Home African Development Kenya’s Public Debt Hits KSh 11.97 Trillion as Borrowing From Lenders and Domestic Markets Rises

Kenya’s Public Debt Hits KSh 11.97 Trillion as Borrowing From Lenders and Domestic Markets Rises

by Radarr Africa

Kenya’s total public debt has climbed to KSh 11.97 trillion as of August 2025, representing 67.4 percent of the country’s Gross Domestic Product (GDP). This was disclosed in the National Treasury’s Monthly Debt Bulletin, which shows that the debt rose by KSh 196 billion compared to July and by KSh 1.23 trillion from the same period last year.

The increase was mainly driven by new domestic borrowing and fresh loan disbursements from multilateral development partners. The debt portfolio consists of KSh 6.57 trillion in domestic obligations, accounting for 54.9 percent, and KSh 5.40 trillion in external debt, making up 45.1 percent of the total stock.

According to the Treasury, the Kenya shilling remained relatively stable against the US dollar during the month, averaging KSh 129.24 per dollar, which helped cushion the cost of servicing external loans.
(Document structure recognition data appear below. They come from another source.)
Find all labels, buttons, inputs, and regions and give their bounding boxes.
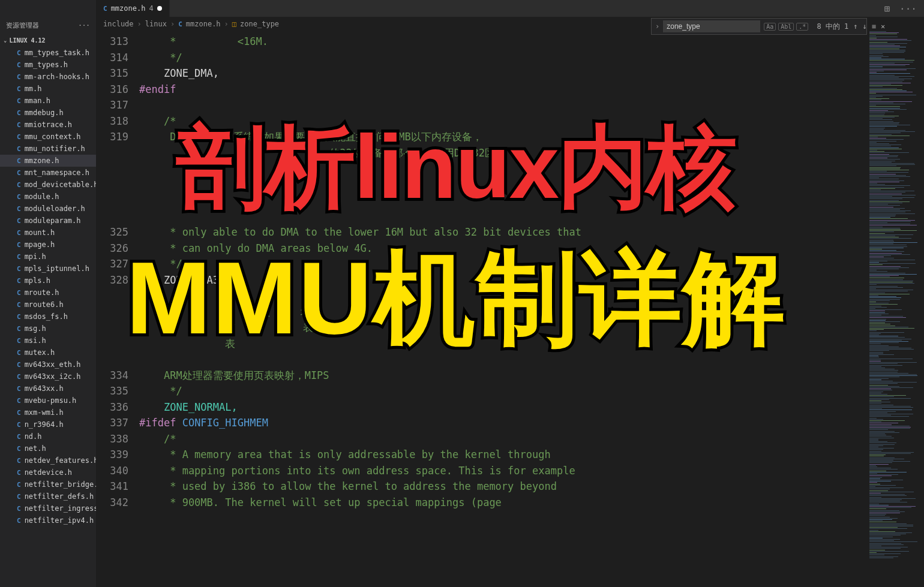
more-icon[interactable]: ··· — [899, 3, 917, 14]
c-file-icon: C — [17, 265, 21, 273]
chevron-right-icon: › — [137, 20, 142, 28]
file-item[interactable]: Cmmu_notifier.h — [0, 143, 96, 155]
find-selection-icon[interactable]: ≡ — [872, 22, 876, 31]
file-item[interactable]: Cmmzone.h — [0, 155, 96, 167]
tab-mmzone[interactable]: C mmzone.h 4 — [96, 0, 170, 17]
c-file-icon: C — [17, 121, 21, 129]
breadcrumb-file[interactable]: mmzone.h — [186, 20, 221, 28]
titlebar-actions: ⊞ ··· — [884, 3, 924, 14]
chevron-right-icon: › — [170, 20, 175, 28]
file-item[interactable]: Cmmu_context.h — [0, 131, 96, 143]
file-name: mm.h — [25, 85, 42, 93]
regex-icon[interactable]: .* — [796, 23, 808, 31]
c-file-icon: C — [17, 385, 21, 393]
file-item[interactable]: Cmpage.h — [0, 239, 96, 251]
file-item[interactable]: Cmpls.h — [0, 275, 96, 287]
file-item[interactable]: Cnet.h — [0, 442, 96, 454]
c-file-icon: C — [17, 397, 21, 405]
file-item[interactable]: Cmm_types_task.h — [0, 47, 96, 59]
file-name: mv643xx_eth.h — [25, 360, 81, 369]
file-item[interactable]: Cmsg.h — [0, 323, 96, 335]
file-item[interactable]: Cmv643xx_eth.h — [0, 359, 96, 371]
file-item[interactable]: Cmodule.h — [0, 191, 96, 203]
code-content[interactable]: * <16M. */ ZONE_DMA,#endif /* DMA32：64位系… — [139, 31, 867, 587]
file-name: mpi.h — [25, 252, 46, 261]
file-name: mm_types_task.h — [25, 49, 89, 57]
tab-modified-count: 4 — [149, 4, 153, 13]
match-word-icon[interactable]: Abl — [778, 23, 794, 31]
c-file-icon: C — [17, 457, 21, 465]
breadcrumb-symbol[interactable]: zone_type — [240, 20, 279, 28]
file-item[interactable]: Cn_r3964.h — [0, 419, 96, 431]
file-list[interactable]: Cmm_types_task.hCmm_types.hCmm-arch-hook… — [0, 47, 96, 587]
file-item[interactable]: Cmm.h — [0, 83, 96, 95]
file-item[interactable]: Cmm-arch-hooks.h — [0, 71, 96, 83]
file-item[interactable]: Cmvebu-pmsu.h — [0, 395, 96, 407]
sidebar: 资源管理器 ··· ⌄ LINUX 4.12 Cmm_types_task.hC… — [0, 17, 96, 587]
close-icon[interactable]: ✕ — [881, 22, 885, 31]
c-file-icon: C — [17, 289, 21, 297]
c-file-icon: C — [17, 97, 21, 105]
file-item[interactable]: Cmv643xx.h — [0, 383, 96, 395]
file-item[interactable]: Cmoduleparam.h — [0, 215, 96, 227]
file-item[interactable]: Cmm_types.h — [0, 59, 96, 71]
file-item[interactable]: Cmmdebug.h — [0, 107, 96, 119]
find-input[interactable] — [663, 20, 760, 32]
c-file-icon: C — [17, 193, 21, 201]
file-item[interactable]: Cmpls_iptunnel.h — [0, 263, 96, 275]
file-name: moduleparam.h — [25, 216, 81, 225]
find-prev-icon[interactable]: ↑ — [853, 22, 857, 31]
file-item[interactable]: Cmount.h — [0, 227, 96, 239]
symbol-icon: ◫ — [232, 20, 236, 28]
explorer-header: 资源管理器 ··· — [0, 17, 96, 34]
c-file-icon: C — [17, 373, 21, 381]
file-name: mroute6.h — [25, 300, 64, 309]
folder-header[interactable]: ⌄ LINUX 4.12 — [0, 34, 96, 47]
layout-icon[interactable]: ⊞ — [884, 3, 890, 14]
chevron-down-icon: ⌄ — [4, 37, 7, 43]
file-name: netfilter_defs.h — [25, 492, 94, 501]
file-item[interactable]: Cmv643xx_i2c.h — [0, 371, 96, 383]
file-item[interactable]: Cnetfilter_bridge.h — [0, 478, 96, 490]
file-item[interactable]: Cnetfilter_defs.h — [0, 490, 96, 502]
explorer-more-icon[interactable]: ··· — [78, 22, 90, 29]
find-next-icon[interactable]: ↓ — [863, 22, 867, 31]
file-name: mmiotrace.h — [25, 121, 72, 129]
tab-bar: C mmzone.h 4 — [0, 0, 170, 17]
c-file-icon: C — [17, 181, 21, 189]
file-name: module.h — [25, 192, 59, 201]
file-item[interactable]: Cmoduleloader.h — [0, 203, 96, 215]
c-file-icon: C — [17, 145, 21, 153]
file-item[interactable]: Cmpi.h — [0, 251, 96, 263]
file-name: mmu_notifier.h — [25, 145, 85, 153]
minimap[interactable] — [867, 31, 924, 587]
breadcrumb-include[interactable]: include — [103, 20, 134, 28]
c-file-icon: C — [17, 241, 21, 249]
file-item[interactable]: Cnetfilter_ingress.h — [0, 502, 96, 514]
file-item[interactable]: Cmnt_namespace.h — [0, 167, 96, 179]
file-name: mv643xx_i2c.h — [25, 372, 81, 381]
file-item[interactable]: Cnetdevice.h — [0, 466, 96, 478]
file-name: mpls.h — [25, 276, 50, 285]
c-file-icon: C — [17, 313, 21, 321]
file-item[interactable]: Cmsdos_fs.h — [0, 311, 96, 323]
file-item[interactable]: Cmutex.h — [0, 347, 96, 359]
file-item[interactable]: Cmxm-wmi.h — [0, 407, 96, 419]
file-item[interactable]: Cmman.h — [0, 95, 96, 107]
file-item[interactable]: Cnetfilter_ipv4.h — [0, 514, 96, 526]
file-item[interactable]: Cmod_devicetable.h — [0, 179, 96, 191]
breadcrumb-linux[interactable]: linux — [145, 20, 167, 28]
file-item[interactable]: Cmsi.h — [0, 335, 96, 347]
explorer-label: 资源管理器 — [6, 21, 39, 30]
file-item[interactable]: Cmroute6.h — [0, 299, 96, 311]
c-file-icon: C — [17, 109, 21, 117]
match-case-icon[interactable]: Aa — [764, 23, 776, 31]
file-item[interactable]: Cmroute.h — [0, 287, 96, 299]
editor-body[interactable]: 313314315316317318319 325326327328 33433… — [96, 31, 924, 587]
file-item[interactable]: Cnd.h — [0, 431, 96, 442]
chevron-right-icon[interactable]: › — [652, 22, 663, 31]
c-file-icon: C — [17, 481, 21, 489]
tab-dirty-icon[interactable] — [157, 6, 162, 11]
file-item[interactable]: Cmmiotrace.h — [0, 119, 96, 131]
file-item[interactable]: Cnetdev_features.h — [0, 454, 96, 466]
However, the currency weakened slightly against other major currencies such as the euro, yen, and yuan.

In its breakdown, the Treasury report indicated that external debt rose by KSh 18 billion, reflecting new disbursements from both multilateral and bilateral lenders.

Bilateral debt increased by KSh 8.1 billion to KSh 985.6 billion, with China maintaining its position as Kenya’s largest bilateral creditor at KSh 612.5 billion. France followed with KSh 98.7 billion, while Japan’s exposure stood at KSh 86.7 billion.

Multilateral obligations, on the other hand, expanded by KSh 19 billion to KSh 3.03 trillion, driven by inflows from the World Bank’s International Development Association (IDA), which accounted for KSh 1.65 trillion, the African Development Bank (AfDB) with KSh 546 billion, and the International Monetary Fund (IMF) with KSh 477 billion.

The stock of commercial debt decreased slightly by KSh 9.8 billion to KSh 1.31 trillion, while guaranteed debt loans backed by the government for state-owned enterprises rose marginally to KSh 81.5 billion.

During August, external debt service payments totaled KSh 48.4 billion, consisting of KSh 20.6 billion in principal repayments and KSh 27.8 billion in interest payments.

Meanwhile, the pace of domestic borrowing accelerated sharply during the same period, rising by KSh 178.3 billion to reach KSh 6.57 trillion. The surge was mainly due to higher issuances of Treasury bonds and Treasury bills as the government sought to plug its budget deficit.

Treasury bond holdings increased by KSh 187 billion to KSh 5.37 trillion, while Treasury bills rose modestly by KSh 3 billion to KSh 1.06 trillion.

In terms of investors, commercial banks remained the largest holders of domestic debt, with their exposure increasing from KSh 2.73 trillion in July to KSh 2.81 trillion in August — a jump of KSh 77.6 billion. Pension funds followed with holdings rising from KSh 1.85 trillion to KSh 1.89 trillion, while insurance companies increased their investments by KSh 12.2 billion to reach KSh 479 billion. Other investors, including parastatals and individuals, collectively held KSh 1.39 trillion, up from KSh 1.34 trillion in July.

The Treasury said that government securities worth KSh 186 billion were put up for sale in August, but the auctions attracted strong investor interest with bids totaling KSh 614 billion. Successful bids amounted to KSh 361 billion, while redemptions repayments for maturing securities stood at KSh 175 billion.

Overall, net domestic financing for the month was KSh 235 billion, against a full-year target of KSh 613 billion, suggesting the government is on track to meet its borrowing goals if the current trend continues.

Analysts say the continued growth in Kenya’s public debt reflects both the country’s need to finance development projects and the rising cost of debt servicing. With interest payments taking a larger share of government revenue, concerns persist over the sustainability of the country’s debt and the impact on future fiscal flexibility.

The National Treasury has maintained that Kenya’s debt remains sustainable, emphasizing that borrowing has been focused on productive investments such as infrastructure and energy projects. However, experts warn that unless revenue collection improves and expenditure is tightly controlled, the country could face growing pressure on its fiscal space.